[Zurück]

M. Huth, F. Porrati, C. Gspan, H. Plank, S. Barth:
"Focused Electron induced deposition with a heteronuclear precursor";
Vortrag: Annual Meeting of COST Action CM1301; Chemistry for Electron Induced NAnofabriction, Bratislava, Slavakei; 06.05.2015 - 09.05.2015; in: "2nd Annual Meeting of COST Action CM1301, CELINA - Book of Abstracts", (2015), S. 16.

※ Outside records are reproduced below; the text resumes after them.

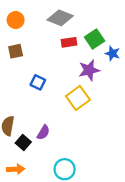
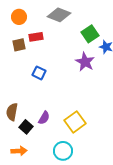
red rectangle: (69, 42) -> (36, 37), moved
purple star: (89, 70) -> (85, 62), turned -30
yellow square: (78, 98) -> (75, 122), moved

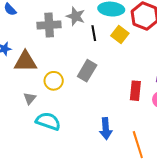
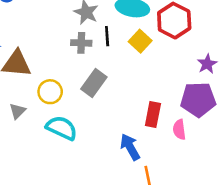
gray cross: (49, 25) -> (81, 43), moved, size x0.7
cyan semicircle: (48, 121) -> (62, 128), moved
blue arrow: (106, 129) -> (130, 147), moved, turned 150

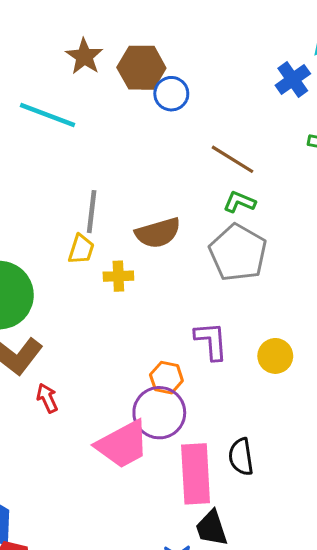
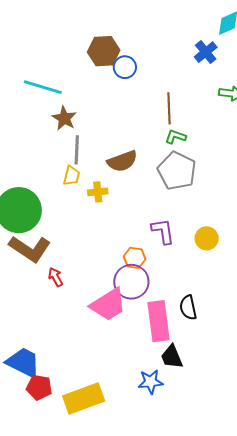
brown star: (84, 57) -> (64, 118), moved
brown line: (232, 159) -> (169, 108), turned 60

Focused electron beam induced deposition (FEBID) has proven to be an extremely flexible direct-write method for the fabrication of magnetic nanostructures. With careful optimization of the preparation conditions largely carbon- and oxygen free deposits of Co and Fe can be obtained from the carbonyl based precursors Co₂(CO)₈ and Fe(CO)₅, respectively [1,2]. Recently, it was shown that Co deposits can be further purified by an in-situ post-growth treatment in H2 at elevated temperatures and under electron irradiation [3]. From the point of view of using FEBID structures for micromagnetic studies one would like to advance in several directions: (1) multi-component (binary, ternary) magnetic FEBID structures with, e.g., tunable magnetic properties; (2) alternative precursors which are reasonably easy to handle in the FEBID process and result in deposits with high metal content. Regarding the first point, in recent work two precursors have been used in parallel resulting in either the dilution of the magnetic phase [4] or the formation of a hard magnetic alloy [5]. However, in these cases the obtained material contained a significant volume fraction of the carbonaceous matrix. Here we present first results on the use of the heteronuclear precursor HFeCo₃(CO)₁₂ (see inset in figure) in FEBID that directly results in the formation of a ferromagnetic alloy phase with a metal content up to 80 at% [6]. First measurements of the temperature-dependent resistivity reveal metallic behavior with a tendency for localization below 50 K (see main figure). This likely places the as-grown material on the metallic side close to a metal-insulator transition.